*Activity*:
Wherever the word "home" turns up in a line of the entries, copy that line.

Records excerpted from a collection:

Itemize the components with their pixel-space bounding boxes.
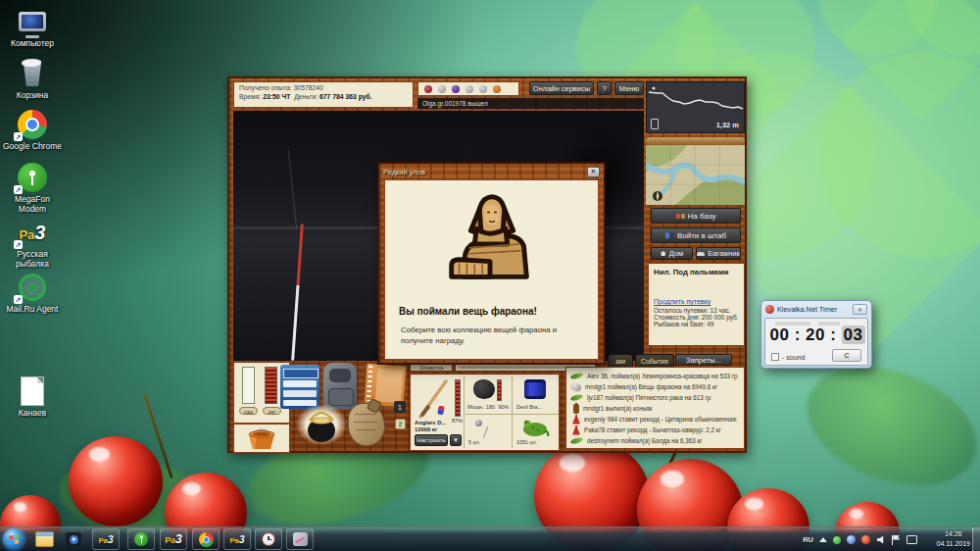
reel-power: Мощн.: 180 xyxy=(467,404,495,410)
timer-reset-button[interactable]: C xyxy=(832,349,861,362)
timer-display: 00 : 20 : 03 xyxy=(765,326,869,345)
rod-slot-2[interactable]: 2 xyxy=(395,419,406,429)
shortcut-arrow-icon: ↗ xyxy=(14,132,23,141)
expand-button[interactable]: ▼ xyxy=(450,434,462,446)
show-desktop-button[interactable] xyxy=(972,527,980,551)
bans-button[interactable]: Запреты... xyxy=(675,354,732,366)
bait-icon[interactable] xyxy=(466,85,473,93)
xp-value: 30578240 xyxy=(294,84,323,91)
tray-red-icon[interactable] xyxy=(861,535,870,544)
rf3-icon: Ра3 ↗ xyxy=(2,216,63,249)
map-image xyxy=(646,145,745,205)
online-services-button[interactable]: Онлайн сервисы xyxy=(529,81,594,95)
taskbar-item-megafon[interactable] xyxy=(127,528,155,550)
line-cell[interactable]: Devil Bra... xyxy=(513,376,559,415)
bait-quickbar[interactable] xyxy=(417,81,519,96)
tab-events[interactable]: События xyxy=(635,354,674,367)
home-button[interactable]: Дом xyxy=(651,247,693,260)
tab-bites[interactable]: зки xyxy=(608,354,633,367)
to-base-button[interactable]: На базу xyxy=(651,208,741,224)
rod-slot-1[interactable]: 1 xyxy=(394,401,406,413)
tray-clock[interactable]: 14:26 04.11.2019 xyxy=(936,529,970,549)
desktop-icon-computer[interactable]: Компьютер xyxy=(2,5,63,49)
desktop-icon-mailru-agent[interactable]: @ ↗ Mail.Ru Agent xyxy=(2,271,63,315)
sound-option[interactable]: - sound xyxy=(771,353,805,361)
help-button[interactable]: ? xyxy=(597,81,612,95)
line-spool-image xyxy=(524,379,546,399)
hook-count: 5 шт. xyxy=(468,439,480,445)
close-icon[interactable]: ✕ xyxy=(853,304,867,315)
line-name: Devil Bra... xyxy=(516,404,542,410)
show-hidden-icons-button[interactable] xyxy=(819,537,827,542)
bucket-slot[interactable] xyxy=(233,424,290,453)
language-indicator[interactable]: RU xyxy=(803,535,813,544)
bait-icon[interactable] xyxy=(424,85,432,93)
shortcut-arrow-icon: ↗ xyxy=(14,240,23,249)
extend-ticket-link[interactable]: Продлить путевку xyxy=(654,298,739,305)
reel-cell[interactable]: Мощн.: 180 90% xyxy=(466,376,513,415)
taskbar-item-timer[interactable] xyxy=(255,528,282,550)
bait-icon[interactable] xyxy=(452,85,460,93)
timer-seconds: 03 xyxy=(842,326,865,344)
event-text: ljv187 поймал(а) Пятнистого рака на 613 … xyxy=(587,394,710,401)
sack-item[interactable] xyxy=(348,403,385,448)
timer-titlebar[interactable]: Klevalka.Net Timer ✕ xyxy=(761,301,871,317)
configure-button[interactable]: Настроить xyxy=(415,434,448,446)
pot-item[interactable] xyxy=(296,402,347,447)
explorer-icon xyxy=(35,531,54,547)
bait-icon[interactable] xyxy=(493,85,501,93)
megafon-icon xyxy=(134,532,148,546)
network-icon[interactable] xyxy=(906,535,917,544)
desktop-icon-recycle-bin[interactable]: Корзина xyxy=(2,57,63,101)
fishing-line xyxy=(288,150,297,228)
sound-label: - sound xyxy=(782,354,805,361)
rod-capacity: 12000 кг xyxy=(415,426,437,432)
chat-status-message: Olga.gr.001978 вышел xyxy=(422,100,488,107)
rod-name: Anglers D... xyxy=(415,420,446,426)
taskbar-item-media-player[interactable] xyxy=(60,528,87,550)
close-icon[interactable]: ✕ xyxy=(587,167,600,177)
taskbar-item-rf3[interactable]: Ра3 xyxy=(223,528,251,550)
taskbar-item-explorer[interactable] xyxy=(30,528,58,550)
tray-green-icon[interactable] xyxy=(833,536,841,544)
mailru-agent-icon: @ ↗ xyxy=(2,271,63,304)
fishermen-count: Рыбаков на базе: 49 xyxy=(654,321,739,327)
rod-cell[interactable]: 87% Anglers D... 12000 кг Настроить ▼ xyxy=(413,376,465,448)
home-label: Дом xyxy=(669,249,684,258)
desktop-icon-megafon[interactable]: ↗ MegaFon Modem xyxy=(2,161,63,215)
desktop-icon-document[interactable]: Канаев xyxy=(2,375,63,419)
rod-durability-pct: 87% xyxy=(452,418,463,424)
bait-cell[interactable]: 1051 шт. xyxy=(513,415,559,448)
taskbar-item-paint[interactable] xyxy=(286,528,314,550)
hook-cell[interactable]: 5 шт. xyxy=(466,415,513,448)
map-panel[interactable] xyxy=(646,137,745,205)
trunk-button[interactable]: Багажник xyxy=(696,247,741,260)
event-row: mndgr1 выпил(а) коньяк xyxy=(570,403,740,414)
enter-hq-button[interactable]: Войти в штаб xyxy=(651,227,741,243)
dialog-headline: Вы поймали вещь фараона! xyxy=(385,300,598,317)
taskbar-item-rf3[interactable]: Ра3 xyxy=(92,528,120,550)
recycle-bin-icon xyxy=(2,57,63,90)
menu-button[interactable]: Меню xyxy=(614,81,644,95)
map-scroll-bar xyxy=(646,137,745,145)
taskbar-item-chrome[interactable] xyxy=(192,528,220,550)
shortcut-arrow-icon: ↗ xyxy=(14,185,23,194)
volume-icon[interactable] xyxy=(876,535,886,544)
desktop-icon-russian-fishing[interactable]: Ра3 ↗ Русская рыбалка xyxy=(2,216,63,270)
desktop-icon-chrome[interactable]: ↗ Google Chrome xyxy=(2,108,63,152)
start-button[interactable] xyxy=(3,528,24,550)
action-center-flag-icon[interactable] xyxy=(892,535,901,545)
expand-label: ▼ xyxy=(453,437,459,443)
dialog-titlebar: Редкий улов ✕ xyxy=(379,164,604,179)
bait-icon[interactable] xyxy=(438,85,446,93)
timer-title: Klevalka.Net Timer xyxy=(777,305,850,314)
fishing-rod[interactable] xyxy=(291,224,303,361)
bait-icon[interactable] xyxy=(479,85,487,93)
taskbar-item-rf3[interactable]: Ра3 xyxy=(160,528,187,550)
sound-checkbox[interactable] xyxy=(771,353,779,361)
reel-durability-bar xyxy=(497,379,502,401)
tray-agent-icon[interactable] xyxy=(847,535,856,544)
configure-label: Настроить xyxy=(416,437,445,443)
lure-icon xyxy=(570,372,583,379)
dialog-title: Редкий улов xyxy=(383,168,425,176)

*Answer box*:
home-button[interactable]: Дом xyxy=(651,247,693,260)
home-label: Дом xyxy=(669,249,684,258)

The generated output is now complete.